Top>Opinion>Corporate Research Utilizing Company Histories
Fumikatsu Kubo [profile]
Fumikatsu Kubo
Professor, Faculty of Commerce, Chuo University
Areas of Specialization: Business History (Japanese Business History, Asian Business History), Economic History
There are company histories such as Kao Shi Hyakunen [The 100-Year History of Kao Corporation], but what do you know about them? Perhaps your impression is of thick, heavy books full of photographs. Indeed, company histories used to be such commemorative publications released for publicity purposes by companies who only wrote about themselves in a good light.
Over the last 30 years or so, however, there has been a gradual change in company histories. Business historians from outside have participated in the writing of such company histories, and corporate failure and other unfavorable aspects of their subject became to appear in them, which have made them an increasingly valuable source for the study of corporations.
At the heart of this change in company histories is the Japan Business History Institute. Beginning with Wakoru Nijunen no Ayumi [Wacoal - A 20-Year History] in 1969, the Institute has been engaged in commissioning research and supervising the editing of about 130 company histories, creating a trend for researchers to participate in these books. In addition, the Institute’s Best Company History Prize, awarded biennially since 1978, has contributed greatly to raising the standard of company histories.
The screening criteria for this prize include “making sufficient efforts to unearth and collect internal and external material” and “writing fully about events that were pivotal for the company,” underlining the importance of objectivity in both the reference materials and the descriptions in these histories.
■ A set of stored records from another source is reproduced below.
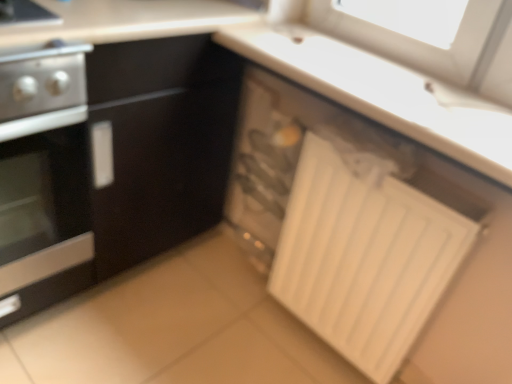 This screenshot has height=384, width=512. In order to click on white plastic drawer at lower right in this screenshot , I will do `click(262, 169)`.

Identify the location of white matte radiator at lower right. (364, 257).

What is the approximate width of stainless steel oven at left?

60.08 centimeters.

Find the location of a particular element. white plastic drawer at lower right is located at coordinates point(262,169).

From a real-world perspective, who is located lower, stainless steel oven at left or white plastic drawer at lower right?

From a 3D spatial view, white plastic drawer at lower right is below.

You are a GUI agent. You are given a task and a screenshot of the screen. Output one action in this format:
    pyautogui.click(x=<x>, y=<y>)
    Task: Click on the appliance behind the stainless steel oven at left
    This screenshot has height=384, width=512.
    Given the screenshot: What is the action you would take?
    pyautogui.click(x=262, y=169)

Is white plastic drawer at lower right inside stainless steel oven at left?

No, white plastic drawer at lower right is not surrounded by stainless steel oven at left.

Is stainless steel oven at left at the right side of white plastic drawer at lower right?

In fact, stainless steel oven at left is to the left of white plastic drawer at lower right.

Who is shorter, stainless steel oven at left or white matte radiator at lower right?

white matte radiator at lower right is shorter.

Considering the relative positions of stainless steel oven at left and white matte radiator at lower right in the image provided, is stainless steel oven at left behind white matte radiator at lower right?

No, it is in front of white matte radiator at lower right.

Locate an element on the screen. The image size is (512, 384). home appliance above the white matte radiator at lower right (from the image's perspective) is located at coordinates (42, 178).

Is stainless steel oven at left outside of white matte radiator at lower right?

Yes, stainless steel oven at left is outside of white matte radiator at lower right.

Considering the sizes of objects white plastic drawer at lower right and white matte radiator at lower right in the image provided, who is bigger, white plastic drawer at lower right or white matte radiator at lower right?

white matte radiator at lower right.

Is white plastic drawer at lower right in front of white matte radiator at lower right?

No, white plastic drawer at lower right is further to the viewer.

Measure the distance from white plastic drawer at lower right to white matte radiator at lower right.

white plastic drawer at lower right and white matte radiator at lower right are 11.34 inches apart from each other.

Considering the sizes of objects white plastic drawer at lower right and white matte radiator at lower right in the image provided, who is shorter, white plastic drawer at lower right or white matte radiator at lower right?

With less height is white plastic drawer at lower right.

Who is bigger, white matte radiator at lower right or white plastic drawer at lower right?

Bigger between the two is white matte radiator at lower right.

Considering the relative sizes of white matte radiator at lower right and white plastic drawer at lower right in the image provided, is white matte radiator at lower right shorter than white plastic drawer at lower right?

No.

From the image's perspective, is white matte radiator at lower right above or below white plastic drawer at lower right?

Based on their image positions, white matte radiator at lower right is located beneath white plastic drawer at lower right.

How far apart are white matte radiator at lower right and white plastic drawer at lower right?

A distance of 28.80 centimeters exists between white matte radiator at lower right and white plastic drawer at lower right.

Which is closer, (415,296) or (69,291)?

The point (415,296) is closer.

Is stainless steel oven at left at the back of white matte radiator at lower right?

No, white matte radiator at lower right is not facing away from stainless steel oven at left.

Does white matte radiator at lower right contain stainless steel oven at left?

That's incorrect, stainless steel oven at left is not inside white matte radiator at lower right.

From a real-world perspective, is white plastic drawer at lower right positioned above or below stainless steel oven at left?

From a real-world perspective, white plastic drawer at lower right is physically below stainless steel oven at left.

In the scene shown: What's the angular difference between white plastic drawer at lower right and stainless steel oven at left's facing directions?

white plastic drawer at lower right and stainless steel oven at left are facing 89 degrees away from each other.

From the image's perspective, which object appears higher, white plastic drawer at lower right or stainless steel oven at left?

stainless steel oven at left.

Does white plastic drawer at lower right have a lesser height compared to stainless steel oven at left?

Yes.

The image size is (512, 384). What are the coordinates of `home appliance in front of the white plastic drawer at lower right` in the screenshot? It's located at (42, 178).

You are a GUI agent. You are given a task and a screenshot of the screen. Output one action in this format:
    pyautogui.click(x=<x>, y=<y>)
    Task: Click on the radiator behind the stainless steel oven at left
    Image resolution: width=512 pixels, height=384 pixels.
    Given the screenshot: What is the action you would take?
    pyautogui.click(x=364, y=257)

Considering their positions, is white plastic drawer at lower right positioned further to white matte radiator at lower right than stainless steel oven at left?

stainless steel oven at left.

From the image, which object appears to be nearer to stainless steel oven at left, white plastic drawer at lower right or white matte radiator at lower right?

white plastic drawer at lower right lies closer to stainless steel oven at left than the other object.

Looking at the image, which one is located further to white plastic drawer at lower right, white matte radiator at lower right or stainless steel oven at left?

stainless steel oven at left lies further to white plastic drawer at lower right than the other object.

Based on their spatial positions, is stainless steel oven at left or white plastic drawer at lower right further from white matte radiator at lower right?

Based on the image, stainless steel oven at left appears to be further to white matte radiator at lower right.

Considering their positions, is stainless steel oven at left positioned closer to white plastic drawer at lower right than white matte radiator at lower right?

Among the two, white matte radiator at lower right is located nearer to white plastic drawer at lower right.

Estimate the real-world distances between objects in this image. Which object is closer to stainless steel oven at left, white matte radiator at lower right or white plastic drawer at lower right?

white plastic drawer at lower right lies closer to stainless steel oven at left than the other object.

Identify the location of appliance between stainless steel oven at left and white matte radiator at lower right. The width and height of the screenshot is (512, 384). (262, 169).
It is of course up to researchers how they utilize company histories in their corporate research. In other words, there is wide potential for the use of company histories in corporate research, and they contain some use value for various researchers engaged in corporate research.
A full company history describes the company’s supply chain process, from R&D and production to distribution and marketing, as well as changes in corporate strategy and organization, and may sometimes cover a wide range of other subjects such as labor relations, on-site quality control, and so on. This means that, for example, focusing only on strategic or organizational changes can provide historical cases for researchers of strategy theory or organization theory, and comparing multiple company histories enables researchers to find any shared or distinctive characteristics among those companies.
In my field of business history studies, history of company is not necessarily the same as business history. Business history is more than a simple list of historical facts. A significant feature of business history studies is the focus on being able to identify major changes in corporate performance, and the clarification, through the decision-making process of a businessperson, of why those changes occurred. You could say that one of the roles of the business historian is to bring the facts listed in a company history to life by analyzing the decision-making processes.
The company histories that are most valuable as a source for business history research are those containing quotes from the time that corroborate the decision-making process of businesspeople. Such quotes provide us with priceless facts that could never be revealed without a company history, including R&D secrets and production site or sales floor initiatives that did not necessarily come out in press releases. If a quote is historical and the person concerned is no longer alive to be questioned, its value as a source is even greater.
Nevertheless, there are two points that should be kept in mind about the use of company histories. The first is that although the job of a company history is to state objective facts, it may not necessarily contain all the facts. A company history may have changed, but as long as its sponsor is a company, its content could be judged to be premature, such as if the stakeholders of an event still exist.
The other point is that company histories are not a place for researchers to conduct in-depth analysis as they would in a research paper. Deeper analysis using the same sources is something required of business historians, in the same way that writers often do separate research into internal sources they have unearthed.
The potential uses of company histories are not confined to scholarly corporate research. In the special seminars, workshops and even basic courses that I run at the Faculty of Commerce, my students conduct corporate research using company histories. Particularly in the special seminars, I strongly encourage the use of company histories in third-year team research and fourth-year graduation thesis writing, although the above-mentioned feature of business studies is strongly involved in this. And, because this approach is not limited to historical subjects, it can be fully utilized in contemporary seminar activities too.
Companies, like human beings, are living things. While there are some companies like Yamaichi Securities that have gone bankrupt and disappeared, others like Nissan Motor Company have managed to bounce back after failure. Companies really are living entities, and their company histories are nothing less than a chronicle of their past.
Chuo University is fortunate enough to possess many company histories. Most are kept in the library of the Institute of Business Research on the fifth floor of Building No. 2, although quite a lot are held in the Central Library. Recently, more and more companies are putting their company history up on their websites too, including Toyota, Honda and Sharp. I would like to suggest that you take a look and find out what they are like.